Good for you Arbitrator. Someday I only hope I can be where you are emotionally. I still look at my ex and see the most attractive woman in the world, who after just 2 months has 'upgraded' to someone new.

But still, good for you


----------



## arbitrator (Feb 13, 2012)

UpnDown said:


> Good for you Arbitrator. Someday I only hope I can be where you are emotionally. I still look at my ex and see the most attractive woman in the world, who after just 2 months has 'upgraded' to someone new.
> 
> But still, good for you


Thanks, UpnDown! Greatly appreciate your more than kind sentiments!

I was much prouder of my son's announced accomplishments today than for anything else, and frankly, I'm really glad that STBXW exercised the initiative to show up on her own.

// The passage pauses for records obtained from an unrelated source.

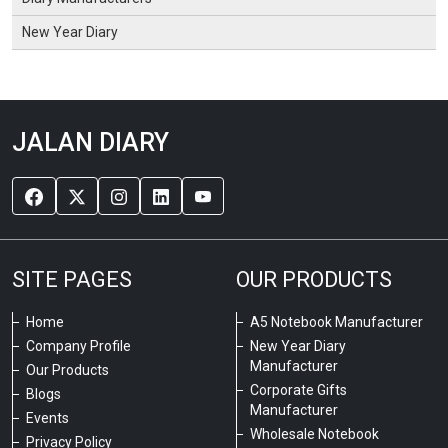
New Year Diary
JALAN DIARY
SITE PAGES
OUR PRODUCTS
Home
A5 Notebook Manufacturer
Company Profile
New Year Diary
Manufacturer
Our Products
Corporate Gifts
Blogs
Manufacturer
Events
Wholesale Notebook
Privacy Policy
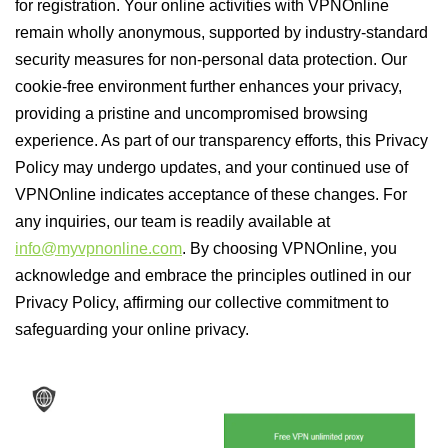
for registration. Your online activities with VPNOnline
remain wholly anonymous, supported by industry-standard
security measures for non-personal data protection. Our
cookie-free environment further enhances your privacy,
providing a pristine and uncompromised browsing
experience. As part of our transparency efforts, this Privacy
Policy may undergo updates, and your continued use of
VPNOnline indicates acceptance of these changes. For
any inquiries, our team is readily available at
info@myvpnonline.com
. By choosing VPNOnline, you
acknowledge and embrace the principles outlined in our
Privacy Policy, affirming our collective commitment to
safeguarding your online privacy.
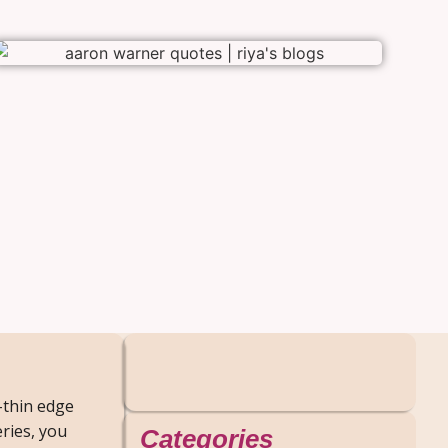
-thin edge
ries, you
Categories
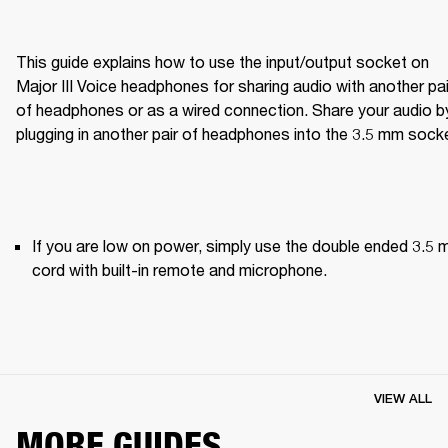
This guide explains how to use the input/output socket on 
Major III Voice headphones for sharing audio with another pair
of headphones or as a wired connection. Share your audio by
plugging in another pair of headphones into the 3.5 mm sock
If you are low on power, simply use the double ended 3.5 
cord with built-in remote and microphone.
VIEW ALL
MORE GUIDES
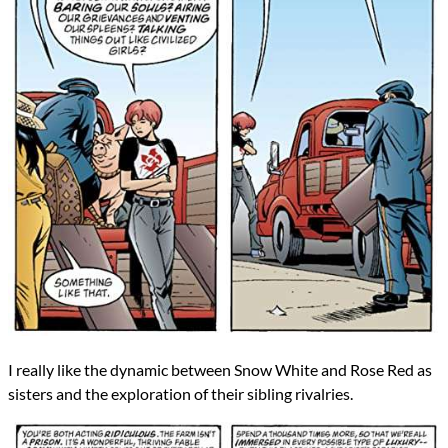
I really like the dynamic between Snow White and Rose Red as
sisters and the exploration of their sibling rivalries.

Like you, I miss her during my vulnerable moments, but primarily for just the missing the good things that we had together and also for her extremely wonderful family, who in some respects, that I actually grew just as close to as my very own extended family. But I just look at what she has become and for that; well, let's just say that I richly do not ever want to go back there!


----------



## bandit.45 (Feb 8, 2012)

UpnDown said:


> Good for you Arbitrator. Someday I only hope I can be where you are emotionally. I still look at my ex and see the most attractive woman in the world, who after just 2 months has 'upgraded' to someone new.
> 
> But still, good for you


Cheating is never an upgrade. Her new love will not last. You will come out on top.
_Posted via Mobile Device_


----------